O judiciário, como forma de adequar-se às realidades de nosso cotidiano, acabou criando, através da jurisprudência, a figura da paternidade/maternidade socioafetiva. Ou seja, trata-se de um indivíduo que não possui parentesco biológico, nem tampouco adotivo com a criança, apenas vínculos afetivos.
Os vínculos afetivos entre crianças e adultos sempre existiram e isso é algo normal e esperado do convívio de crianças com adultos, dentro de certos limites (obviamente). Todavia, o simples fato de um adulto cuidar daquela criança, prover-lhe algum cuidado ou alguma ajuda em sua subsistência, não deveria este fato servir para que esta figura adulta, do convívio do menor, se tornasse seu pai ou mãe, uma vez que não se está respeitando o desejo daquela pessoa. Em momento algum, o Estado não perguntou, para aquele indivíduo, se ele queria ou não ser pai ou mãe da criança.
Desta forma, este instituto é deveras perigoso, pois ele não respeita a liberdade do indivíduo de desejar exercer a maternidade ou a paternidade de um menor: trata-se de uma injusta imposição estatal, que ocorre por intervenção do Estado, pelo simples fato daquele indivíduo ter sido uma pessoa generosa e ter contribuído para o sustento e criação daquele menor, de alguma forma.
Não obstante, tramita no Congresso Nacional, a proposta de reforma do Código Civil, que pretende incluir, no referido diploma legal, este instituto jurídico criado pela jurisprudência, o que atribuiria a plena legalidade a este tipo de ato que tolhe, por completo, a liberdade individual da pessoa adulta que, de alguma forma, tem que conviver com alguma criança que não seja o seu filho(a), garantindo-lhe, inclusive, direito de herança.

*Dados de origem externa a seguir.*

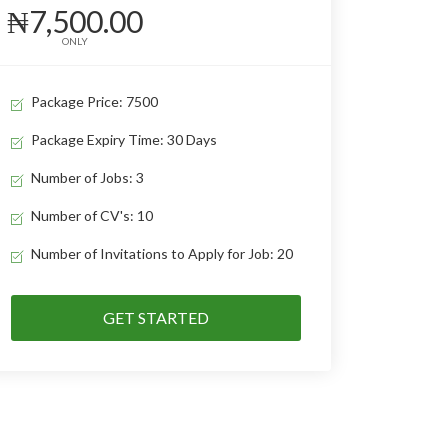
₦7,500.00
ONLY
Package Price: 7500
Package Expiry Time: 30 Days
Number of Jobs: 3
Number of CV's: 10
Number of Invitations to Apply for Job: 20
GET STARTED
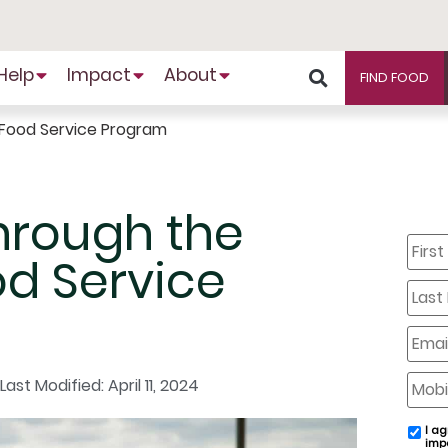
Help
Impact
About
FIND FOOD
 Food Service Program
hrough the
First
Name
d Service
Last
Name
Email
Mobil
Last Modified: April 11, 2024
Phone
I ag
email
imp
conse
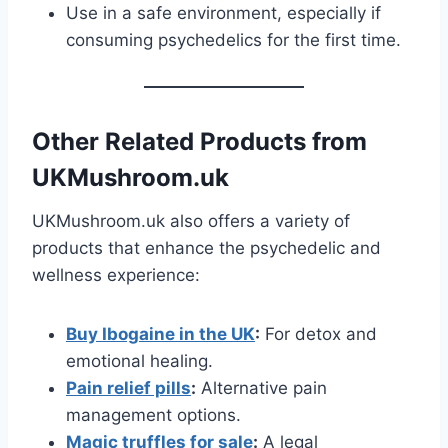
Use in a safe environment, especially if
consuming psychedelics for the first time.
Other Related Products from
UKMushroom.uk
UKMushroom.uk also offers a variety of
products that enhance the psychedelic and
wellness experience:
Buy Ibogaine in the UK
:
For detox and
emotional healing.
Pain relief pills
:
Alternative pain
management options.
Magic truffles for sale
:
A legal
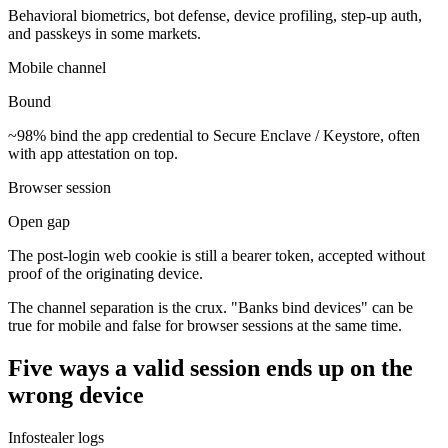
Behavioral biometrics, bot defense, device profiling, step-up auth,
and passkeys in some markets.
Mobile channel
Bound
~98% bind the app credential to Secure Enclave / Keystore, often
with app attestation on top.
Browser session
Open gap
The post-login web cookie is still a bearer token, accepted without
proof of the originating device.
The channel separation is the crux. "Banks bind devices" can be
true for mobile and false for browser sessions at the same time.
Five ways a valid session ends up on the
wrong device
Infostealer logs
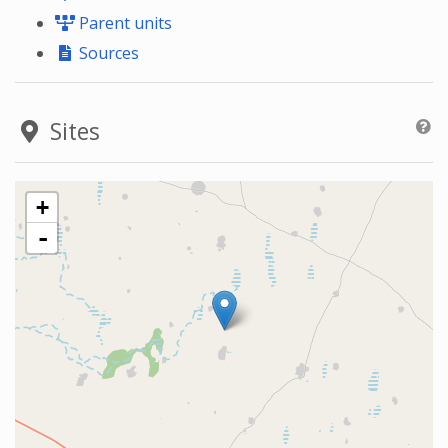
Parent units
Sources
Sites
+
-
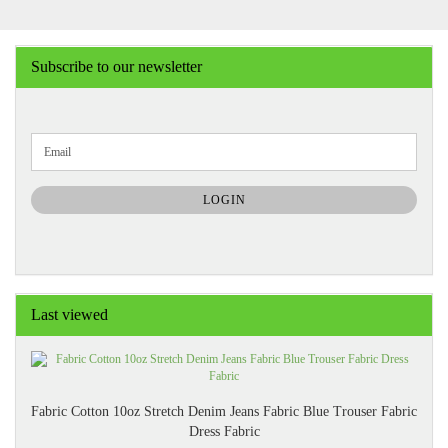
Subscribe to our newsletter
CONTINUE
Email
TO
NEWSLETTER
SUBSCRIPTION
LOGIN
PAGE
Last viewed
Fabric Cotton 10oz Stretch Denim Jeans Fabric Blue Trouser Fabric
Dress Fabric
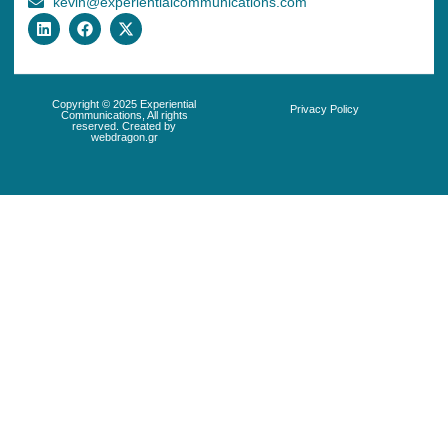
kevin@experientialcommunications.com
Copyright © 2025 Experiential
Privacy Policy
Communications, All rights
reserved. Created by
webdragon.gr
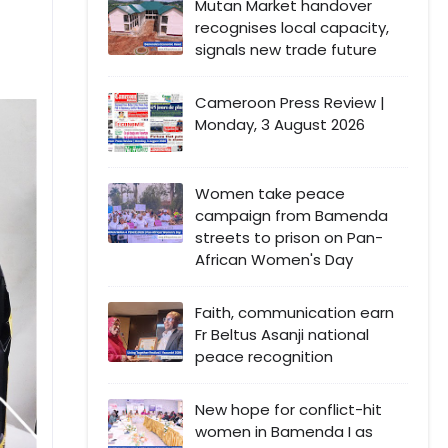
Mutan Market handover
recognises local capacity,
signals new trade future
Cameroon Press Review |
Monday, 3 August 2026
Women take peace
campaign from Bamenda
streets to prison on Pan-
African Women's Day
Faith, communication earn
Fr Beltus Asanji national
peace recognition
New hope for conflict-hit
women in Bamenda I as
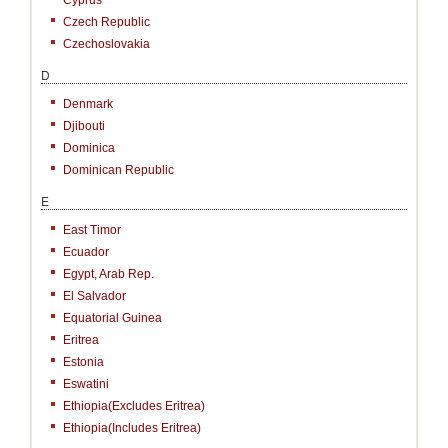
Cyprus
Czech Republic
Czechoslovakia
D
Denmark
Djibouti
Dominica
Dominican Republic
E
East Timor
Ecuador
Egypt, Arab Rep.
El Salvador
Equatorial Guinea
Eritrea
Estonia
Eswatini
Ethiopia(excludes Eritrea)
Ethiopia(includes Eritrea)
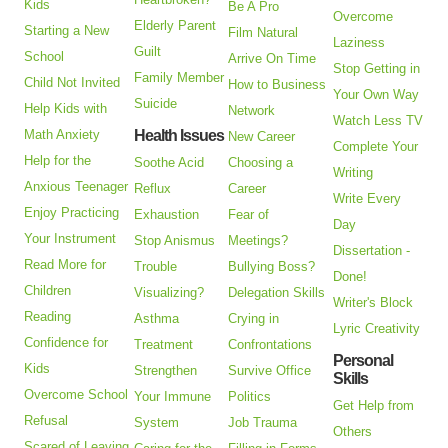
Kids
Be A Pro
Overcome
Elderly Parent
Starting a New
Film Natural
Laziness
Guilt
School
Arrive On Time
Stop Getting in
Family Member
Child Not Invited
How to Business
Your Own Way
Suicide
Help Kids with
Network
Watch Less TV
Math Anxiety
Health Issues
New Career
Complete Your
Help for the
Soothe Acid
Choosing a
Writing
Anxious Teenager
Reflux
Career
Write Every
Enjoy Practicing
Exhaustion
Fear of
Day
Your Instrument
Stop Anismus
Meetings?
Dissertation -
Read More for
Trouble
Bullying Boss?
Done!
Children
Visualizing?
Delegation Skills
Writer's Block
Reading
Asthma
Crying in
Lyric Creativity
Confidence for
Treatment
Confrontations
Personal
Kids
Strengthen
Survive Office
Skills
Overcome School
Your Immune
Politics
Get Help from
Refusal
System
Job Trauma
Others
Scared of Leaving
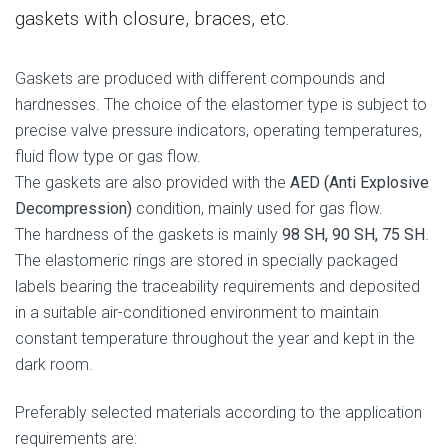
gaskets with closure, braces, etc.
Gaskets are produced with different compounds and
hardnesses. The choice of the elastomer type is subject to
precise valve pressure indicators, operating temperatures,
fluid flow type or gas flow.
The gaskets are also provided with the
AED (Anti Explosive
Decompression)
condition, mainly used for gas flow.
The hardness of the gaskets is mainly
98 SH, 90 SH, 75 SH
.
The elastomeric rings are stored in specially packaged
labels bearing the traceability requirements and deposited
in a suitable air-conditioned environment to maintain
constant temperature throughout the year and kept in the
dark room.
Preferably selected materials according to the application
requirements are:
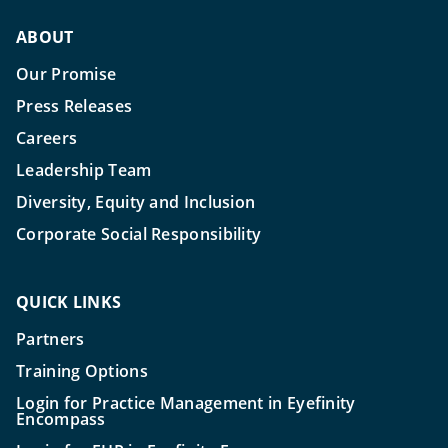
ABOUT
Our Promise
Press Releases
Careers
Leadership Team
Diversity, Equity and Inclusion
Corporate Social Responsibility
QUICK LINKS
Partners
Training Options
Login for Practice Management in Eyefinity
Encompass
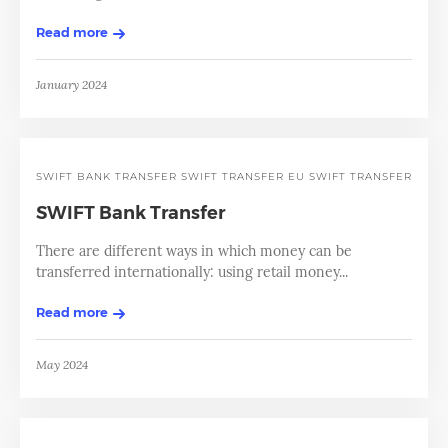
Read more
January 2024
SWIFT BANK TRANSFER
SWIFT TRANSFER EU
SWIFT TRANSFERS
SWIFT Bank Transfer
There are different ways in which money can be
transferred internationally: using retail money...
Read more
May 2024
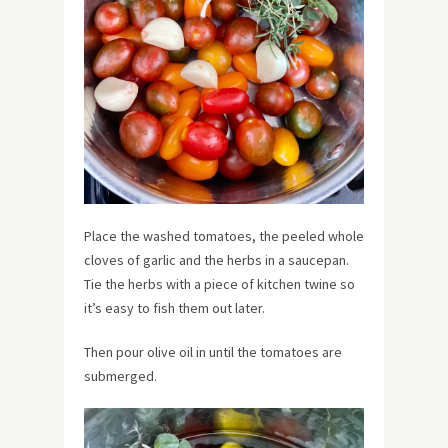
Place the washed tomatoes, the peeled whole
cloves of garlic and the herbs in a saucepan.
Tie the herbs with a piece of kitchen twine so
it’s easy to fish them out later.
Then pour olive oil in until the tomatoes are
submerged.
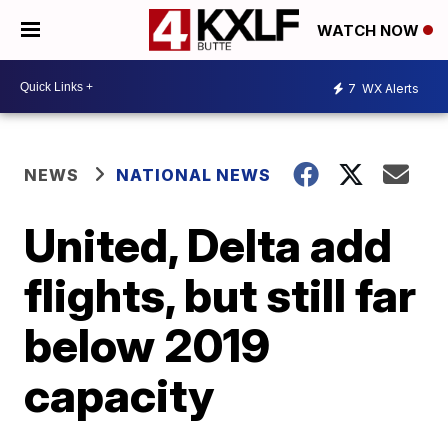
WATCH NOW
7
WX Alerts
NEWS
NATIONAL NEWS
United, Delta add
flights, but still far
below 2019
capacity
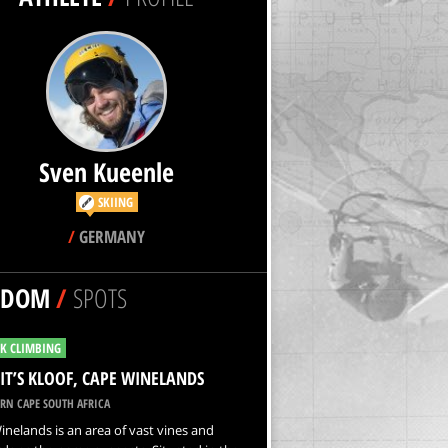
Sven Kueenle
SKIING
/
GERMANY
NDOM
/
SPOTS
K CLIMBING
IT’S KLOOF, CAPE WINELANDS
RN CAPE SOUTH AFRICA
nelands is an area of vast vines and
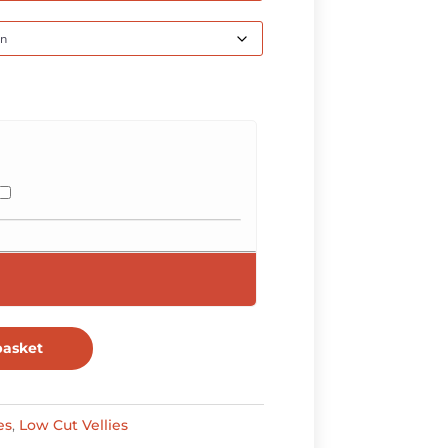
through
R630,00
basket
es
,
Low Cut Vellies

Tal situação jamais deveria ter sido admitida em nosso ordenamento jurídico, sem que tenha havido consentimento expresso da pessoa afetada. Desta forma, evidentemente que não me oponho à paternidade/maternidade socioafetiva quando ela é consensual, feita em vida, com a manifestação de vontade expressa da pessoa afetada. O reconhecimento de qualquer outra forma, ao meu ver, é uma injusta imposição legal, que não poderia (e nem deveria) existir em nossa realidade, por diretamente afetar a liberdade individual de desejar ou não ter filhos.